# Data Standardization and Merging Pipeline
This notebook is designed to handle the data standardization, validation, and merging processes for the Triton Flow Plans dataset. It covers the following steps:
- Initializing the configuration and environment setup.
- Loading and validating the JSON schema and source data.
- Flattening and transforming nested data structures.
- Performing data quality checks and ensuring data integrity.
- Managing Delta table creation and merging updated records.
- Generating feedback timestamps to track data processing intervals.


## Widget List
The following widgets are used in this notebook to allow dynamic configuration:
- **`SourceStorageAccount`**: The source storage account for the dataset.
- **`DestinationStorageAccount`**: The destination storage account where processed data is stored.
- **`SourceContainer`**: The container holding the source data files.
- **`SourceDatasetidentifier`**: The identifier used for the dataset.
- **`DepthLevel`**: The depth level for flattening nested JSON structures.

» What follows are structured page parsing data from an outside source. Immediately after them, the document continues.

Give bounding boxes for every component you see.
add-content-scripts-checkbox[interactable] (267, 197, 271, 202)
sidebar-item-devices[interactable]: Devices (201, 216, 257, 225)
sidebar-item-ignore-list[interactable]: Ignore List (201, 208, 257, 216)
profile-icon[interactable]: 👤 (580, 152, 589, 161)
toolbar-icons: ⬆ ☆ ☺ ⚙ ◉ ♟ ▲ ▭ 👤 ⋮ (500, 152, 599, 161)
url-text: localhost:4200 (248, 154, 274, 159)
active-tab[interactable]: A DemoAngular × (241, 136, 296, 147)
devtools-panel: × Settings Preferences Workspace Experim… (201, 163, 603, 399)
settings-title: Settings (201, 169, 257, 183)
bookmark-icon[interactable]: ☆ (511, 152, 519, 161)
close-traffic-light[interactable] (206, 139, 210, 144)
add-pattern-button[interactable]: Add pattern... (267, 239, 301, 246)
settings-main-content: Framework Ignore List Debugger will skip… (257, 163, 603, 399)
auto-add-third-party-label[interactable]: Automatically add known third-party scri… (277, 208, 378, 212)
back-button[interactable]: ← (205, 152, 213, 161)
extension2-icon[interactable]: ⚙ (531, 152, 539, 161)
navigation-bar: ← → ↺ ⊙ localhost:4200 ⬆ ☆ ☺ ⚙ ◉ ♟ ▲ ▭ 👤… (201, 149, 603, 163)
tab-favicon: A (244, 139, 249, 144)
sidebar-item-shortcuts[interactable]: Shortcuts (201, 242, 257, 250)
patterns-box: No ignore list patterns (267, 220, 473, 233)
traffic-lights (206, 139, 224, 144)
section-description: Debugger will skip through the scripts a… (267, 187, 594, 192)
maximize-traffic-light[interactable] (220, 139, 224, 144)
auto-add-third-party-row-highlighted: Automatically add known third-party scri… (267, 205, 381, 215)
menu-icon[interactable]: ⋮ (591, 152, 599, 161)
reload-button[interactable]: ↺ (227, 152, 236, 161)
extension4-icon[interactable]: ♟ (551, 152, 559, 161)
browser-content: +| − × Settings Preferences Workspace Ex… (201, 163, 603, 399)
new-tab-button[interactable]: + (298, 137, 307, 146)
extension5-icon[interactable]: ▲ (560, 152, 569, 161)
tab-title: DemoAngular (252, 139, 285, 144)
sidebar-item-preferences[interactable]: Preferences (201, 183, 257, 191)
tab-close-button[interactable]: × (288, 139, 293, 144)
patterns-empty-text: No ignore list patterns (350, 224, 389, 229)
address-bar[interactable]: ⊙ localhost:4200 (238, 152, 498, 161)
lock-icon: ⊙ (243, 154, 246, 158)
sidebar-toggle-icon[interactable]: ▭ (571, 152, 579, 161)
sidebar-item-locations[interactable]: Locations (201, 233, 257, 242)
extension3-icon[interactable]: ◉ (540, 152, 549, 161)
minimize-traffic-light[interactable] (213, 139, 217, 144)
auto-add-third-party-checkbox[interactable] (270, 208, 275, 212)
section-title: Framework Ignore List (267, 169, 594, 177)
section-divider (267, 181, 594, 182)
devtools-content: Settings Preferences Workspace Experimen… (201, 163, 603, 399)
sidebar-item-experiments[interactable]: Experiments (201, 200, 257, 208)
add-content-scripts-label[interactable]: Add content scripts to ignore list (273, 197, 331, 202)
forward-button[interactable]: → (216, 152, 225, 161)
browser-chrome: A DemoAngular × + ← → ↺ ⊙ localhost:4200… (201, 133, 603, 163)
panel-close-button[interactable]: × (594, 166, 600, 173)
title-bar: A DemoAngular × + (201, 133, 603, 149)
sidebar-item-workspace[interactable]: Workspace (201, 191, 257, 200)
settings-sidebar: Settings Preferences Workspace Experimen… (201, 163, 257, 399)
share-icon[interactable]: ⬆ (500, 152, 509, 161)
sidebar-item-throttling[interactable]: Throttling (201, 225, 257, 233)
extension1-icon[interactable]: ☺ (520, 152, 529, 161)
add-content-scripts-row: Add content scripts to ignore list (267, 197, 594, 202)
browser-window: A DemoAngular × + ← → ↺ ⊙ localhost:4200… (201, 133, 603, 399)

These widgets enable flexibility and can be adjusted to fit different environments or datasets.

In [None]:
%pip install git+https://github.com/Open-Dataplatform/utils-databricks.git@v0.6.0

In [None]:
from pyspark.sql import SparkSession

# Importing functions from the custom utility package
from custom_utils import dataframe, helper
from custom_utils.dp_storage import reader, writer, initialize_config, table_management, merge_management, feedback_management, quality
from custom_utils.validation import verify_paths_and_files
from pyspark.sql.utils import AnalysisException

## Setup
### Configuration Handling with `initialize_config`
The `initialize_config` function manages all configuration parameters dynamically. It pulls values from widgets and ADF, ensuring the code remains adaptable across different environments. This setup ensures that paths, environment settings, and data identifiers are correctly configured.

In [None]:
# Initialize configuration and helper objects
config = initialize_config(dbutils, helper, '<source_environment>', '<destination_environment>', '<source_container>', '<source_datasetidentifier>')
spark = config.spark_session
config.unpack(globals())
config.print_params()

## Read Data
This section validates the paths, reads the JSON schema, and loads the source data for further processing. The functions here ensure that the schema is correctly converted to a PySpark `StructType`, and the data is flattened as needed.

In [None]:
# Verify paths and files
schema_file_path, data_file_path, file_type = verify_paths_and_files(dbutils, config, helper)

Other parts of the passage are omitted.